Energy Efficient Longitudinal Control
Licentiate thesis, 2018
Vehicles are contributing to global and local environmental problems as a result of fossil fuels. A majority of the combustion engine population is driven by fossil fuels and electrified vehicles are also to a large extent dependent on electricity production from fossil fuels. Emission legislation and standardized test methods have lead the development of technology for the automotive industry. Increased efficiency, improved combustion control and aftertreatment systems have created cleaner and more fuel efficient drivetrains. Authorities and publications have highlighted an increased gap between in-use and certified vehicle consumption and emissions because of the test-cycles current design. In order to address these differences authorities have conducted changes within the test methods from 2017 and forward and a new test-cycle WLTP is introduced including real-driving-emission test procedures. Decreasing the gap of real driving emissions and consumption can also be improved outside the legislative test-cycles using forward looking sensors, map data and statistical models.

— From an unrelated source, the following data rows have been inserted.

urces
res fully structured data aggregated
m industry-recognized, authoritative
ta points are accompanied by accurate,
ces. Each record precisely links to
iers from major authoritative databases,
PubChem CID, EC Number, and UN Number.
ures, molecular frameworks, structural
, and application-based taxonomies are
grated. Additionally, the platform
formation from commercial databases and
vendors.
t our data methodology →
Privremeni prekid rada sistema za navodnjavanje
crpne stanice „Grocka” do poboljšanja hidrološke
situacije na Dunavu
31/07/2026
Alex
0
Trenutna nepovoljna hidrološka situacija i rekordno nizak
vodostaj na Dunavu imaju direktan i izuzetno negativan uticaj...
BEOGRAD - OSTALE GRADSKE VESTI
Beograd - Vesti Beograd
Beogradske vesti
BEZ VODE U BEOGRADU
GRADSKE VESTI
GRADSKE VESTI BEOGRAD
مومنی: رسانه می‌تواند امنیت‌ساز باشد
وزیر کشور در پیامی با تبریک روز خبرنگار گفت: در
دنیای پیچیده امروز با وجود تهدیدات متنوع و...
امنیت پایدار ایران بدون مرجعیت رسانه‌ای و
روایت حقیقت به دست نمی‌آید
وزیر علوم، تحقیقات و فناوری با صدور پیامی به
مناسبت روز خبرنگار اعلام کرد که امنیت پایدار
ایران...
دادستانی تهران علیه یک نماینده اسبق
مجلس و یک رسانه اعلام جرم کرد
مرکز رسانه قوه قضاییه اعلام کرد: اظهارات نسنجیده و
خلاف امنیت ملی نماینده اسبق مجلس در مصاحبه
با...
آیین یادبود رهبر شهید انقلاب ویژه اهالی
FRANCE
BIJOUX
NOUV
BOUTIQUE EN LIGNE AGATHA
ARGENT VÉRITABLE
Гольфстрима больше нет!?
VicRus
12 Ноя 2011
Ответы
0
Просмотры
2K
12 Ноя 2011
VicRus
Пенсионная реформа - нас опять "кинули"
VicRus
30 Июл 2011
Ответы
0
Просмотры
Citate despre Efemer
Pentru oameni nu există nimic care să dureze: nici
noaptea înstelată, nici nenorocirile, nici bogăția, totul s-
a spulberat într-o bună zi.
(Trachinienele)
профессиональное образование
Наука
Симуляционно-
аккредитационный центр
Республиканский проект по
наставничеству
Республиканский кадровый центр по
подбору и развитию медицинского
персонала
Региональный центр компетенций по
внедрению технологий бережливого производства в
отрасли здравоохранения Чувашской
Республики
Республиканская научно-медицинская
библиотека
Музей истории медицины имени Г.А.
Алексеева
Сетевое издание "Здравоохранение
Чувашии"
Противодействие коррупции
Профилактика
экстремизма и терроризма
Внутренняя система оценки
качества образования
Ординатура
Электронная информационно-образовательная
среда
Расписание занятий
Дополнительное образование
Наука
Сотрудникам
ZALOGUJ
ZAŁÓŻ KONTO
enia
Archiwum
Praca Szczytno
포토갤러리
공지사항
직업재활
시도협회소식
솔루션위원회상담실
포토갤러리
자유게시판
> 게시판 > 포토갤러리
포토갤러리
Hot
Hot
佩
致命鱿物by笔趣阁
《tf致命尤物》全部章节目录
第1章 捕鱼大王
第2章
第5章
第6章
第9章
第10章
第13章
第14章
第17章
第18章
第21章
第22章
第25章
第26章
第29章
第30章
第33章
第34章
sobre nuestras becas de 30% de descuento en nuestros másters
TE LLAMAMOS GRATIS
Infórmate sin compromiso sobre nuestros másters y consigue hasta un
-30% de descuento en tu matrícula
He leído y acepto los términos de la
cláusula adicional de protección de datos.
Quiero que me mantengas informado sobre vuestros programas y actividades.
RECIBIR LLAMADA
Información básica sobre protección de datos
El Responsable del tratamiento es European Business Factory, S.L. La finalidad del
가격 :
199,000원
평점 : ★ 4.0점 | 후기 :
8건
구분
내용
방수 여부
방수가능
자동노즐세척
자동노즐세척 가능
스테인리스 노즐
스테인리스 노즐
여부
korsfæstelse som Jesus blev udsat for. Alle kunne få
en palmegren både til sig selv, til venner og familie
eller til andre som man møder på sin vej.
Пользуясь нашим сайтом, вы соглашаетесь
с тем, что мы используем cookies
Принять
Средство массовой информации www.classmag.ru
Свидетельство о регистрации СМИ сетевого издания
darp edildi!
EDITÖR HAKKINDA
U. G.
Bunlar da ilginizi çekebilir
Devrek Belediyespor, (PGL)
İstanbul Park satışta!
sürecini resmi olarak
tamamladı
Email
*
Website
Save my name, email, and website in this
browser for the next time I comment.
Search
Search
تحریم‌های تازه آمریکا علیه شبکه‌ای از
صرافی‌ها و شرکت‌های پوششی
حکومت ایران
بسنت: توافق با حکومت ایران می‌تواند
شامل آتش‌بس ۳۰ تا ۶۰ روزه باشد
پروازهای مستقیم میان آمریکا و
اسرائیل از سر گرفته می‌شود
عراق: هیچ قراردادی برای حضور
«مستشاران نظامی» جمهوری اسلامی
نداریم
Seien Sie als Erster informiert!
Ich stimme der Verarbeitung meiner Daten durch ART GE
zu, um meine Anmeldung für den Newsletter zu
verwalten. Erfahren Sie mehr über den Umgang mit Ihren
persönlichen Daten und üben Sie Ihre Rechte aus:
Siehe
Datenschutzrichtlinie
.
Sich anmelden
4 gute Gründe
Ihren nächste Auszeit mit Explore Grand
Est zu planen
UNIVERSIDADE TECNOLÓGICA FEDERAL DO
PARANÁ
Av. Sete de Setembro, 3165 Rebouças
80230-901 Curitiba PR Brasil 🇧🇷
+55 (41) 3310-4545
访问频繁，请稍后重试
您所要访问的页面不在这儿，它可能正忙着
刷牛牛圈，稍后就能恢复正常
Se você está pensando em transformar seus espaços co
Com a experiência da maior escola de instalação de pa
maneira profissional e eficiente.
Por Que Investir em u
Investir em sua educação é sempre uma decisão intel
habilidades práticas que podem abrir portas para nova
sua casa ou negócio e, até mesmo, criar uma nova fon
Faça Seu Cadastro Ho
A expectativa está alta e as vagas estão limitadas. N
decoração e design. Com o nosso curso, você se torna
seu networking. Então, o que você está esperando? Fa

The work considers controlling the drivetrain actuators more efficiently in a vehicle with predictive information. For this, dynamic programming is used to optimize engine speed trajectories during depletion mode for a series hybrid drivetrain. The result shows that choice of state and control signals has a direct impact on the engine speed trajectory and thereby the fuel consumption. Up to 21 % lower fuel consumption could be achieved for a series hybrid drivetrain compared to a rule based engine speed demand controller (along the best efficiency line) for the drivecycle analyzed. For a parallel hybrid drivetrain a DP method was compared to a heuristic strategy in order to determine the optimal discharge rate of the battery. In the simulation study done the DP method provided the best fuel consumption results. During evaluation of the physical tests the pre-optimized DP parameter set performed worse than the heuristic strategy. In the rig tests a fuel consumption reduction of 8 % was measured with the heuristic method, compared to a non predictive controller strategy. The DP algorithm provided 4 % reduction of fuel compared to a non predictive controller.
The work has also considered different modeling methods of a high voltage battery from recorded fleet data. One individual vehicle recorded battery pack current and voltage for one year. The recorded data was used to identify battery parameters for electric equivalent circuits. The measured current was used to calculate a reference voltage from the circuit equivalent parameters that was compared to the measured voltage. The best result was obtained for a single RC circuit model which obtained the highest average goodness of fit in voltage for the entire training data set.